Psalm 31: My Times are in His Hands

It was about noon and the sun should have been high in the clear sky, but instead the land was covered in darkness. Standing in the distance I could tell accusations and taunts were being hurled at the man on the cross. Unlike others I had seen crucified, this man was different, at least he behaved differently for he did not respond to any of the vile cries. I moved closer.

“You think you are god? Then save yourself!” one man yelled at him.

Though he was high in the air, many tried to spit on him, their best attempts landing on his bloody feet.

“Save yourself and us if you are so almighty important!” one of the men hanging near him had joined in on the taunting.

In spite of all the taunting, he held himself quiet. There were times he spoke quietly to a group of women huddled nearby and cried with them, and here were times he ignored them, looked up, and cried. But his tears did not appear to have been borne out of his own pain for it seemed that somewhere, deep down inside of him, he felt compassion on those around him. He wept because of their vile curses. He wept because of their ignorant rants. He wept because he knew they did not know what they were saying.

The last thing I remember about him before he died was the look on his face as he glanced to the heavens and said, “Father, into your hands I commit my spirit.” I still don’t fully know what he meant, but I think I know what he was feeling, for his face told a story of complete trust in the midst of utter abandonment. This was a man, for whatever reason, who had found himself betrayed by people (I found out later it was one of his closest companions) and condemned to die by the religious leaders on the basis of false charges. Most people in the city knew he had been a teacher of love, bringing aid to the downcast, and not an insurrectionist. I know he also taught many other things, most far beyond my ability to understand, but for all I could tell, he was a good man who had been unjustly treated by those in power; but he challenged the elite, and that was enough to condemn him.

My friends and I often went to the crucifixions, but that day as I left the hill of death, I vowed never to return to that place. I realized that day it was wrong taking pleasure in the deaths of others, even if they might deserve it. Love does not seek the harm of others, it doesn’t rejoice in someone’s downfall; rather it seeks to understand and finds ways of helping. I, of all people, should have understood that. My friends and family were not part of the Jewish elite; we were not part of the Roman occupation; we were just second-rate citizens with a long history of being trampled down for no reason other than our station in life.

I think that might be why I understood that man’s face as he hung dying on the cross. In the midst of affliction, continually feeling the contempt of those who thought themselves better than I, I had been taught to trust in God. Somehow (and it was never easy), I was taught to rely on God’s gracious love and his promise of a better future life, even in the midst of unjust treatment. When I was younger I never understood how my parents believed so unflinchingly in God’s grace, and even now I’m not sure I understand but I’m beginning to realize it is a much better way to live than rebelling and trying to battle the oppressive forces arrayed against me.

If God is anything like the being I have been told he is, he holds every moment of my life, the good and the bad, in his hands. I may not understand why he allows evil to come my way and envelop my world, but that isn’t the point; the point is to trust him in the midst of the struggles of this life, for if I don’t trust him then, when can I trust him?
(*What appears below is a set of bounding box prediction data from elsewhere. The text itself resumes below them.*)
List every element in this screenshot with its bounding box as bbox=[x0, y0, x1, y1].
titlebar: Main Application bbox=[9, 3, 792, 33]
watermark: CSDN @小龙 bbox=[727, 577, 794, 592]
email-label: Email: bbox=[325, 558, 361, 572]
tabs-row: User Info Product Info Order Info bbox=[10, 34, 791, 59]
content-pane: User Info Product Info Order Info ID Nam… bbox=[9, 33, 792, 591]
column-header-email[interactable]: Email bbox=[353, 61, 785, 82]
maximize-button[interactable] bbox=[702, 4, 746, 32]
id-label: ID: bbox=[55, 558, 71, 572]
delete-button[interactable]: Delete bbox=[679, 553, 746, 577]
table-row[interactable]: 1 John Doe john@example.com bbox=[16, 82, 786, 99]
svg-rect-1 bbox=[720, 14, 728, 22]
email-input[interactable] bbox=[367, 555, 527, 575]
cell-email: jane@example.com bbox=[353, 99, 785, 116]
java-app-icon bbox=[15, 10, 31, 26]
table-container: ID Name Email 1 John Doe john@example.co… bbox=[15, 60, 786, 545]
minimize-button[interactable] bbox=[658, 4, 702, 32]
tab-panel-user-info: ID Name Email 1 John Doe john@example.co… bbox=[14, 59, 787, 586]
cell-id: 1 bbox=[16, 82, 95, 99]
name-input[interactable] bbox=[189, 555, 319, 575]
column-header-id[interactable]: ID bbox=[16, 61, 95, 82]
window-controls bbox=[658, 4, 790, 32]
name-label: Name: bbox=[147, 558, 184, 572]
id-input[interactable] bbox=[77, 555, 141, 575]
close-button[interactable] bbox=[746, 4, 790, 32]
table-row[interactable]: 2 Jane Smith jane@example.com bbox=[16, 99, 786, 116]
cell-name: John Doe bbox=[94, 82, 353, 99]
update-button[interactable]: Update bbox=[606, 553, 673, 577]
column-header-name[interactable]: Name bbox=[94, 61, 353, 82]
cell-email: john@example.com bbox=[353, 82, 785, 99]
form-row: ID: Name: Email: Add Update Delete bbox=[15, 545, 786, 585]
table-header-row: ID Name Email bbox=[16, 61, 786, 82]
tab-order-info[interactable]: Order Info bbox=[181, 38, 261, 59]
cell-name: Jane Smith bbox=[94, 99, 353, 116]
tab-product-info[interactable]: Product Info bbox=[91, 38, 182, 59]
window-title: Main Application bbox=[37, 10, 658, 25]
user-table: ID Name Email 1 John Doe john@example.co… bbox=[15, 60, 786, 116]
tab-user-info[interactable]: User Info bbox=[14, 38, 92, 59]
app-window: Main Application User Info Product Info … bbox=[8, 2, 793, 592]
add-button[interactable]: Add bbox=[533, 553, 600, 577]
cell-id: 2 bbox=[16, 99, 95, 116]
Trust means I give up my right to know the reason for a thing, substituting obedience for knowledge. I realize there may be times I wonder if God has left me alone, much like that man on the cross crying as he looked to the sky, but trust means even in those moments I must hold onto his promises. I only hope others think the same as I.
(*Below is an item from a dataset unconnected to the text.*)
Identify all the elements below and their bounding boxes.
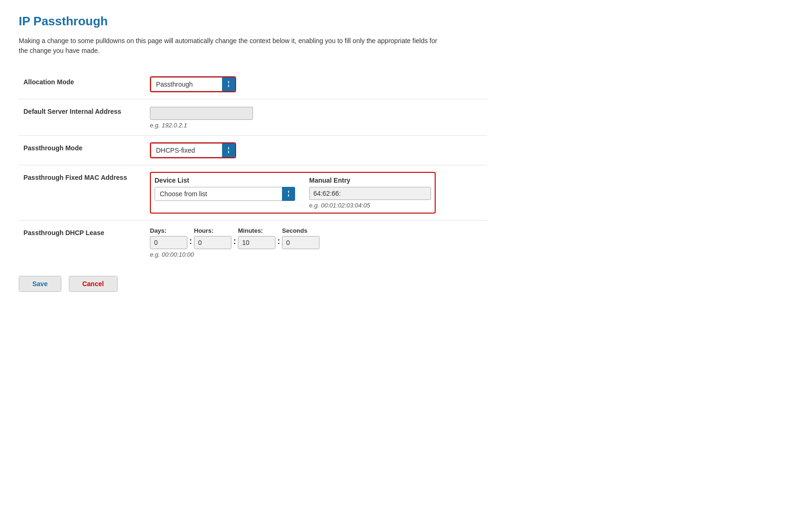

I wonder if there will be people in the future, maybe even thousands of years in the future, who will find themselves oppressed and belittled? I wonder if they will be told the story of the man on the cross who in the midst of his final abandonment chose to trust in a future he could not see while living in the present where he was not free. I wonder if those people will gather strength from him and choose to live their lives in obedience to his will. I wonder if they will be strong and live in hope. I wonder.